News Parker Inst Cancer Immuno PICI
May 29, 2019

Parker Institute for Cancer Immunotherapy, JDRF and the Helmsley Charitable Trust Form Cancer and Diabetes Research Initiative

Collaborative funds $10 million in research to understand, predict and prevent insulin-dependent diabetes following checkpoint therapy for cancer

Immunotherapy has become a first-line treatment for several types of cancer. Over time, researchers have observed that some patients develop autoimmune disorders following cancer immunotherapy. After treatment with checkpoint inhibitors, for example, roughly 1% develop a kind of insulin-dependent diabetes that appears similar to type 1 diabetes (T1D), according to research published in the journal Diabetes.

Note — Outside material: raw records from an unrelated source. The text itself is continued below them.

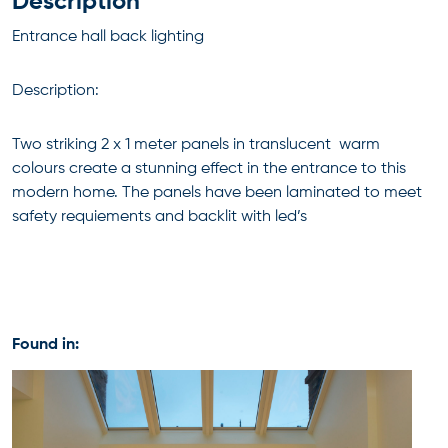
Description
Entrance hall back lighting
Description:
Two striking 2 x 1 meter panels in translucent warm
colours create a stunning effect in the entrance to this
modern home. The panels have been laminated to meet
safety requiements and backlit with led’s
Found in:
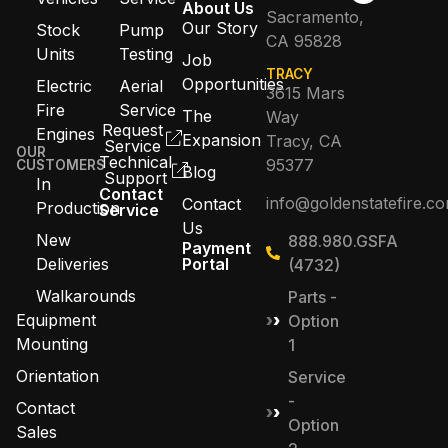
About Us
Sacramento,
Our Story
Stock
Pump
CA 95828
Units
Testing
Job
TRACY
Opportunities
Electric
Aerial
3615 Mars
Fire
Service
The
Way
Request
Engines
Expansion
Tracy, CA
Service
OUR
Technical
95377
CUSTOMERS
Blog
Support
In
Contact
info@goldenstatefire.c
Contact
Production
Service
Us
New
888.980.GSFA
Payment
Deliveries
Portal
(4732)
Walkarounds
Parts -
Equipment
Option
Mounting
1
Orientation
Service
-
Contact
Option
Sales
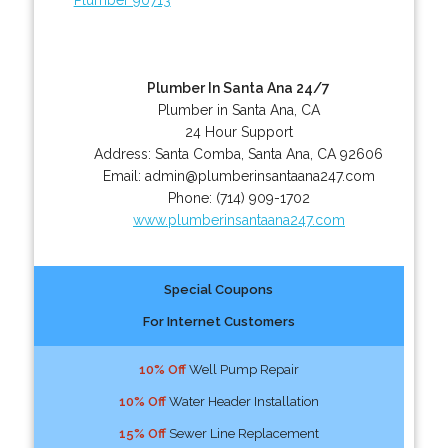
Plumber In Santa Ana 24/7
Plumber in Santa Ana, CA
24 Hour Support
Address:
Santa Comba
,
Santa Ana
,
CA
92606
Email:
admin@plumberinsantaana247.com
Phone:
(714) 909-1702
www.plumberinsantaana247.com
Special Coupons
For Internet Customers
10% Off
Well Pump Repair
10% Off
Water Header Installation
15% Off
Sewer Line Replacement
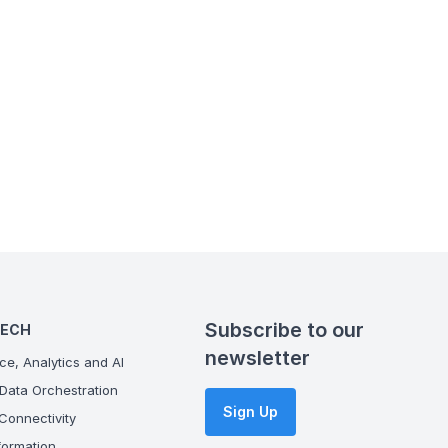
Subscribe to our
TECH
newsletter
ce, Analytics and AI
Data Orchestration
Sign Up
onnectivity
ormation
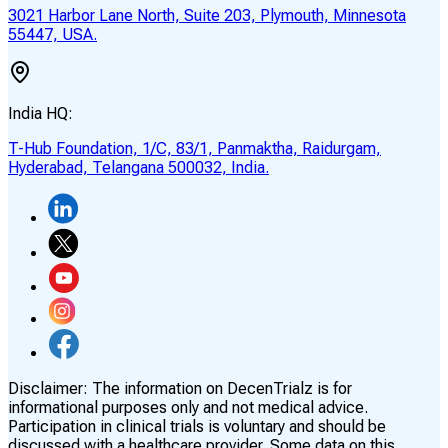
3021 Harbor Lane North, Suite 203, Plymouth, Minnesota
55447, USA.
India HQ:
T-Hub Foundation, 1/C, 83/1, Panmaktha, Raidurgam,
Hyderabad, Telangana 500032, India.
Disclaimer:
The information on DecenTrialz is for
informational purposes only and not medical advice.
Participation in clinical trials is voluntary and should be
discussed with a healthcare provider. Some data on this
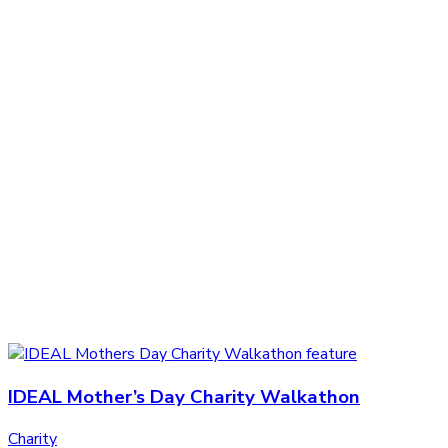
IDEAL Mother’s Day Charity Walkathon
Charity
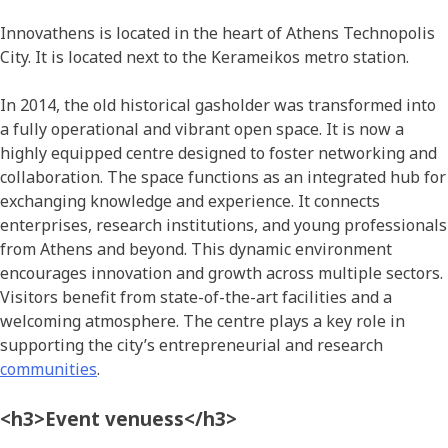
Innovathens is located in the heart of Athens Technopolis
City. It is located next to the Kerameikos metro station.
In 2014, the old historical gasholder was transformed into
a fully operational and vibrant open space. It is now a
highly equipped centre designed to foster networking and
collaboration. The space functions as an integrated hub for
exchanging knowledge and experience. It connects
enterprises, research institutions, and young professionals
from Athens and beyond. This dynamic environment
encourages innovation and growth across multiple sectors.
Visitors benefit from state-of-the-art facilities and a
welcoming atmosphere. The centre plays a key role in
supporting the city’s entrepreneurial and research
communities
.
<h3>Event venuess</h3>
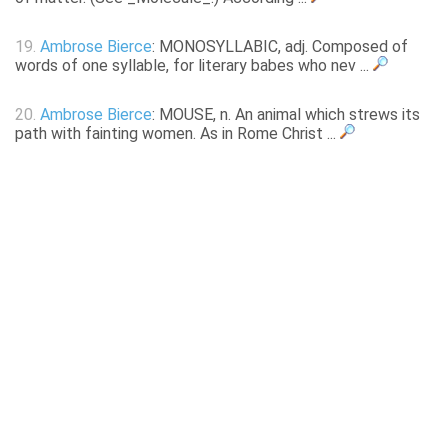
19.
Ambrose Bierce
: MONOSYLLABIC, adj. Composed of
words of one syllable, for literary babes who nev ...
20.
Ambrose Bierce
: MOUSE, n. An animal which strews its
path with fainting women. As in Rome Christ ...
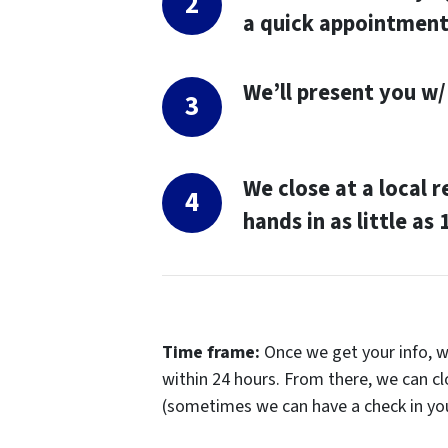
a quick appointmen
We’ll present you w/ 
We close at a local 
hands in as little as
Time frame
:
Once we get your info, we
within 24 hours. From there, we can cl
(sometimes we can have a check in yo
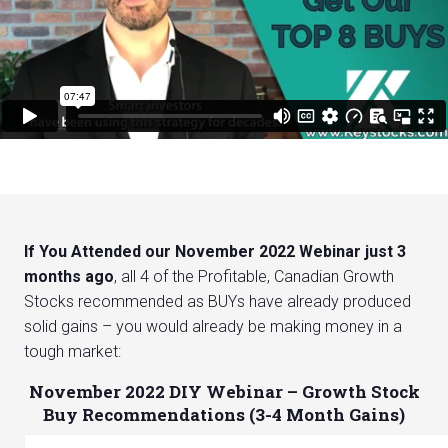
If You Attended our November 2022 Webinar just 3
months ago
, all 4 of the Profitable, Canadian Growth
Stocks recommended as BUYs have already produced
solid gains – you would already be making money in a
tough market:
November 2022 DIY Webinar – Growth Stock
Buy Recommendations (3-4 Month Gains)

The Parker Institute for Cancer Immunotherapy, JDRF and The Leona M. and Harry B. Helmsley Charitable Trust today announced a collaborative research initiative to better understand this phenomenon and to identify the causes of T1D. The three nonprofits are jointly funding $10 million in autoimmunity research over a three-year period.

“The clinical success of immune checkpoint inhibitors such as ipilimumab, nivolumab and pembrolizumab has changed the face of cancer therapy, extending lives of patients who previously had few choices. In rare cases, these patients develop insulin-dependent diabetes, and nobody truly understands how or why,” said Parker Institute CEO and President Jeffrey Bluestone, Ph.D., also the A.W. and Mary Margaret Clausen Distinguished Professor of Metabolism and Endocrinology at the University of California, San Francisco (UCSF).

“In putting together this research initiative, we hope to answer key questions that will help us predict and prevent autoimmunity following immunotherapy treatment in the future,” said Bluestone. “This is of increasing importance as more patients are being treated with checkpoint inhibitors and other immunotherapies.”

There is hope that this autoimmunity research collaboration could also shed light on the causes of T1D in the broader population.

About 1.25 million people in the United States have T1D, an autoimmune disorder that develops when the insulin-producing pancreatic beta cells are mistakenly destroyed by the body’s immune system. As a result, a person’s pancreas stops producing insulin, the hormone that controls blood-sugar levels.

“We know little about the causes of type 1 diabetes in otherwise healthy children and adults,” said Ben Williams, Ph.D., Helmsley Charitable Trust T1D program officer. “We believe that this research may reveal profound discoveries relevant to all forms of type 1 diabetes, potentially leading to new biomarkers for detection and treatment. This partnership aligns with Helmsley’s desire to seek out and fund promising, high-risk research that could have a massive impact.”

The initiative is a collaboration between leading cancer immunotherapy and diabetes research organizations, coming together for the first time to explore the intersection between these two types of chronic diseases.

“This collaboration combines leading experts in diabetes and cancer immunology to accomplish a feat that has never been achieved: permanently turning off an autoimmune response in humans,” said Aaron J. Kowalski, Ph.D., JDRF President and CEO. “Investing in this research will help us better understand, in real time, how type 1 diabetes develops and potentially disable the immune system so that disease progression never happens.”

Investigators participating in the initiative include Kevan Herold, M.D., professor of immunobiology and medicine at Yale School of Medicine in Connecticut; Mark Anderson, M.D., Ph.D., professor at the UCSF Diabetes Center in San Francisco; Jane Buckner, M.D., president and director of translational research at the Benaroya Research Institute at Virginia Mason in Seattle; and medical oncologist Osama Rahma, M.D., of the Dana-Farber Cancer Institute in Boston.

The work also dovetails with additional autoimmunity research projects at the Parker Institute and JDRF’s immunology research to stop autoimmune attacks that target insulin-producing beta cells.